Earning the No. 4 seed in the SEC tournament, along with the double bye to the quarterfinals that comes with it, gave Mizzou an easier path to making a run to the conference championship. But it doesn’t make preparing for the Tigers’ next opponent any less difficult.

After defeating Ole Miss on Saturday, 82-77, Missouri knew it could face any one of three teams in its quarterfinal matchup: the 13th-seeded Rebels, No. 12 South Carolina or No. 5 Tennessee. Ole Miss defeated the Gamecocks on Wednesday, 67-61, but The Tigers still don’t know who will emerge Thursday afternoon. In the meantime, head coach Dennis Gates has had his assistant coaches go back and watch film on every school.

“Anyone can come out of that game,” Gates said. “Obviously, we just gotta prepare the way that we need to. And our staff is doing their job, I'll do my job, and continue to watch film like I have. But through the season, this is what the SEC prepares you for. You sometimes are playing teams the third time or the second time around at a neutral site.”

Gates is no stranger to making deep runs in conference tournaments. In his first year as an assistant coach at Florida State, he helped the Seminoles win the 2012 ACC championship, their first league title in over 20 years. And in his second season as head coach at Cleveland State, he led the Vikings to the 2021 Horizon League championship, taking the team back to the NCAA tournament for the first time in a decade.

Four players from his Cleveland State team — senior guards Tre Gomillion, D’Moi Hodge and Ben Sternberg and junior forward Mabor Majak — are with Gates at Mizzou now. Several other players on the roster have made multiple trips through conference tournaments. The veterans know what to expect.

“(We need to) keep doing what we've done all year,” senior point guard Nick Honor said. “I feel like every game we played has prepared us for this moment.”

No matter who the team faces first, it won’t be the first time Mizzou’s gone up against them this season. That might work in the Tigers’ favor, though. Missouri is 3-0 against Ole Miss and Tennessee this year. It’s also 4-1 in rematches, its only loss coming against Texas A&M.

Gates thinks it could give MU a bit of an edge in a tournament setting with limited time to plan against each opponent.

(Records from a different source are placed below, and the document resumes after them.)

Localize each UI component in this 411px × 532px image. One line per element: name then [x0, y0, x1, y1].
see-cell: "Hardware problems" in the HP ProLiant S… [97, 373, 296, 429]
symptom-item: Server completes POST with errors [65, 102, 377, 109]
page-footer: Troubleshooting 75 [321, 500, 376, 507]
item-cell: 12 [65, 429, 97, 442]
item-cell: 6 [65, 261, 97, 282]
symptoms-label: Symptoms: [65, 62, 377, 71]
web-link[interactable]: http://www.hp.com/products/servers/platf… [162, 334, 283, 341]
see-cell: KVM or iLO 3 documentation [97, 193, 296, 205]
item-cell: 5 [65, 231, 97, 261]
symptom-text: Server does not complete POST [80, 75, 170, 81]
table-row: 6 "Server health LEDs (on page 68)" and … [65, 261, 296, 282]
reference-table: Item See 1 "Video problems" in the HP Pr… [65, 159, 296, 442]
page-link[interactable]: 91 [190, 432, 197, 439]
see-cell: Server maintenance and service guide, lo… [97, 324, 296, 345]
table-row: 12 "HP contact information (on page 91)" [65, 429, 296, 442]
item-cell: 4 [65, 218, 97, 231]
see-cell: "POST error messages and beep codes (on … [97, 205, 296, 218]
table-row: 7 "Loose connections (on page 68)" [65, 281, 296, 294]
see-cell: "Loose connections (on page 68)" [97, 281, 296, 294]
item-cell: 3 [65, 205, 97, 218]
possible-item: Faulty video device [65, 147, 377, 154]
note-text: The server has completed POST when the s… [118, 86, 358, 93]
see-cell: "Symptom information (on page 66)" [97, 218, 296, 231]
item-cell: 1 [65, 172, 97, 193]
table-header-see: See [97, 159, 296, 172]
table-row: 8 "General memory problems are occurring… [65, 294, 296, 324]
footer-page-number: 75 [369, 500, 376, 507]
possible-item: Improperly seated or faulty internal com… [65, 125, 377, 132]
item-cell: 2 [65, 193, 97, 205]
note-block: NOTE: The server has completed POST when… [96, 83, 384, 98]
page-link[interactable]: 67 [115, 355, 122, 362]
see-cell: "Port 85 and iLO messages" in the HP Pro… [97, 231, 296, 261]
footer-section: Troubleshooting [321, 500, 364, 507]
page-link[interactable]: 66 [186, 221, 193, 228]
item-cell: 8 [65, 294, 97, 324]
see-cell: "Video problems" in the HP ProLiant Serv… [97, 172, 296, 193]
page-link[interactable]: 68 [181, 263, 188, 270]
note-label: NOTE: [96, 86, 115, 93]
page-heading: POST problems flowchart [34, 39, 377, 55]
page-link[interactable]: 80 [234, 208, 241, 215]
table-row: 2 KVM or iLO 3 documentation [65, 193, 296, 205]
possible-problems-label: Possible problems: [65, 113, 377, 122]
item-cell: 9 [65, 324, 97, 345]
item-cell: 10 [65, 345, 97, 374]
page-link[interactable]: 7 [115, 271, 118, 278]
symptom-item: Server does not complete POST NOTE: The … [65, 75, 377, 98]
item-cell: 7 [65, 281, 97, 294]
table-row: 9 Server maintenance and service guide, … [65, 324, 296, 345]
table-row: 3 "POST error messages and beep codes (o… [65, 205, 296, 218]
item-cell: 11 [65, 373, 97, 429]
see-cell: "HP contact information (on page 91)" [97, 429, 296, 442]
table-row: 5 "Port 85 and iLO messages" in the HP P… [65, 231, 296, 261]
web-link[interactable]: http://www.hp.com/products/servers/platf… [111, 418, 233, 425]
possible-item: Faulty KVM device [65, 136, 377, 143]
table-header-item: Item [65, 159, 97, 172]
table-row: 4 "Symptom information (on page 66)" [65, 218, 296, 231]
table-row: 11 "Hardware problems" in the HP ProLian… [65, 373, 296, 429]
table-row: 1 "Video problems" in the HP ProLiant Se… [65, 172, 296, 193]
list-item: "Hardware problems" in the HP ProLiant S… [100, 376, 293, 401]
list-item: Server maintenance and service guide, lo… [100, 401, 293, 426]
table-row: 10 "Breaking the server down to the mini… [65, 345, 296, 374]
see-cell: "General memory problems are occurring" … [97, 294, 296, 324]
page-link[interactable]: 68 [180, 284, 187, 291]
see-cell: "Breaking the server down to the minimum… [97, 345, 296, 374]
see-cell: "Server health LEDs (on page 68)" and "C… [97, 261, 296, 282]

“I think, you know, it says something about our team, being able to just go out there and give your very best, knowing what had happened the game before and what could happen now,” Gates said. “You kind of build another scouting report by being in that game and moving forward now and you can make those adjustments. So I just think we do a good job with our staff, our preparation, our players and myself. I think that's important.”

Gates said they’ll have to adapt to playing on a neutral floor again, noting it’s “completely different” from playing on the road. Mizzou hasn’t done so since December, but won both of its neutral site games against UCF and Illinois this season.

It’ll be a pressurized atmosphere — the type that only comes around during March. But Gates thinks his team will be ready when they tip off on Friday at 2:30 p.m. in Nashville, Tenn.

“I just need to see elite focus. It's that simple,” Gates said. “Two teams are going to play well and somebody has to come away with a loss. It's March, there's gonna be possession-by-possession, there's gonna be situations, you're gonna have circumstances — you just can't predict it all. You just hope in that melting pot of a season, from your non-conference all the way through to conference, that you have had enough experiences that can help you along the way.”